We consider two balls, A and B, released simultaneously from rest on two frictionless inclined planes with equal inclination $\theta$.

The acceleration of any object sliding down a frictionless incline is $g\sin\theta$. However, the directions are different:

• Ball A (Left Incline): Moves down and to the right.
• Ball B (Right Incline): Moves down and to the left.

Let’s analyze the Relative Acceleration ($\vec{a}_{rel} = \vec{a}_A – \vec{a}_B$).

When we subtract the acceleration vectors $\vec{a}_A – \vec{a}_B$, the vertical components (both pointing downward) cancel out. The horizontal components (one pointing right, the other left) add up.

$$ \vec{a}_{rel} = (g\sin\theta\cos\theta) \hat{i} – (-g\sin\theta\cos\theta) \hat{i} $$ $$ \vec{a}_{rel} = 2g\sin\theta\cos\theta \, \hat{i} $$

2. Displacements and the Common Level

We are given the times taken to reach a specific horizontal level: $t_A = 12\,\text{s}$ and $t_B = 4\,\text{s}$.

The distance traveled along the incline ($S$) is given by $S = \frac{1}{2}at^2$.

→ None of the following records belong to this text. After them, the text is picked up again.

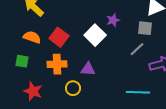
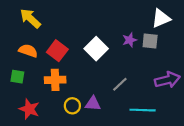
purple star: (113, 20) -> (130, 40), moved
gray line: (137, 49) -> (120, 84), moved
purple triangle: (88, 69) -> (93, 104), moved

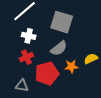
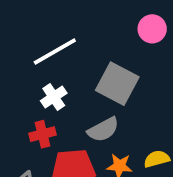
white cross: (29, 36) -> (54, 97), turned 32

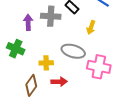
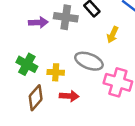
purple arrow: (28, 22) -> (38, 22), turned 84
green cross: (16, 49) -> (27, 64), moved

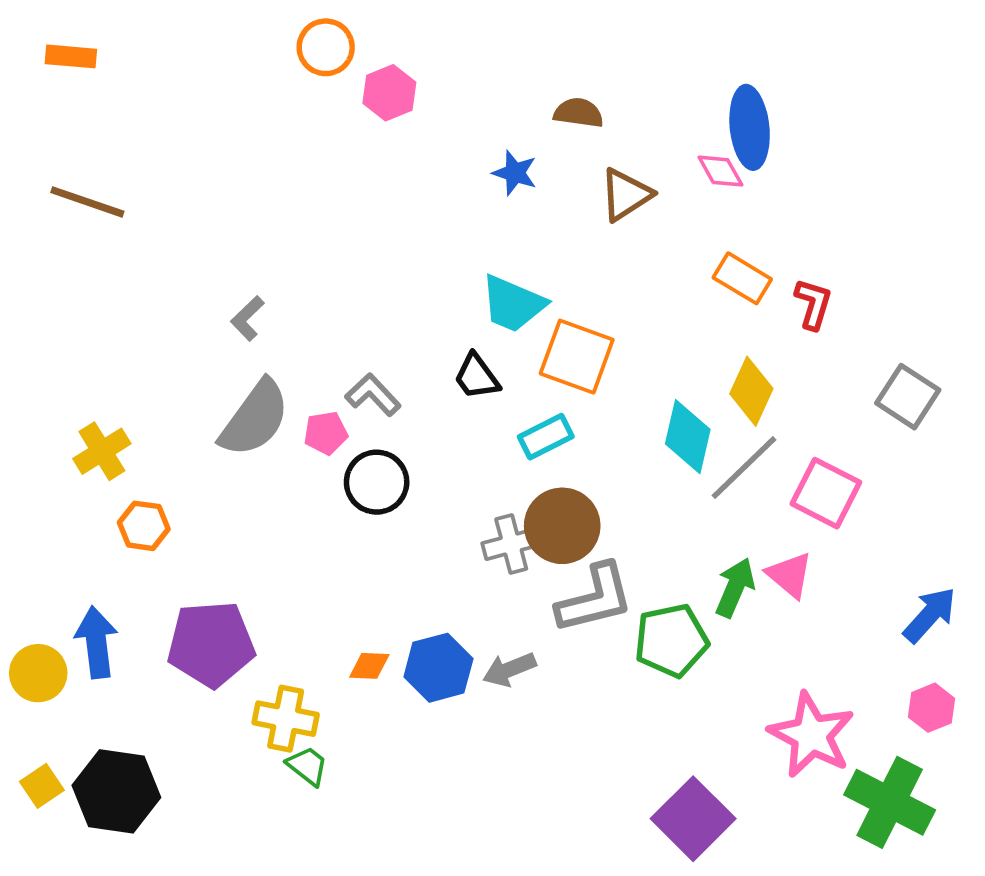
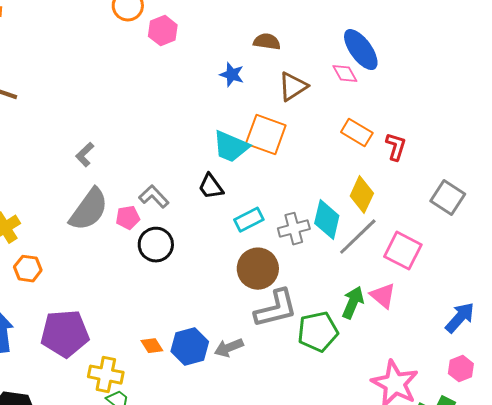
blue ellipse: (750, 127) -> (361, 50), turned -30
orange square: (577, 357) -> (266, 135), moved
gray cross: (511, 544) -> (294, 229), moved
orange diamond: (369, 666) -> (152, 346), turned 55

• $S_A = \frac{1}{2} (g\sin\theta) (12)^2$
• $S_B = \frac{1}{2} (g\sin\theta) (4)^2$

Let $\Delta S$ be the difference in distance along the incline. This creates a relative separation that needs to be “closed” for the balls to be closest.

$$ \Delta S = S_A – S_B = \frac{1}{2}g\sin\theta (12^2 – 4^2) $$

3. Solving for Time (t)

We model the relative motion. The horizontal component of the separation corresponds to the projection of the path difference $\Delta S$.

$$ \text{Relative Displacement (x)} = \Delta S \cos\theta $$ $$ \text{Relative Acceleration (x)} = a_{rel} = 2g\sin\theta\cos\theta $$

Using the kinematic equation for relative motion starting from rest ($u_{rel}=0$): $$ \text{Displacement} = \frac{1}{2} (a_{rel}) t^2 $$

Substitute our values: $$ \Delta S \cos\theta = \frac{1}{2} (2g\sin\theta\cos\theta) t^2 $$

Canceling $\cos\theta$ and the $\frac{1}{2} \times 2$ factor: $$ \Delta S = (g\sin\theta) t^2 $$

Now, substitute the expression for $\Delta S$ from Step 2: $$ \frac{1}{2}g\sin\theta (12^2 – 4^2) = g\sin\theta t^2 $$

Cancel $g\sin\theta$ from both sides: $$ \frac{1}{2} (144 – 16) = t^2 $$ $$ \frac{128}{2} = t^2 $$ $$ 64 = t^2 $$ $$ t = 8\,\text{s} $$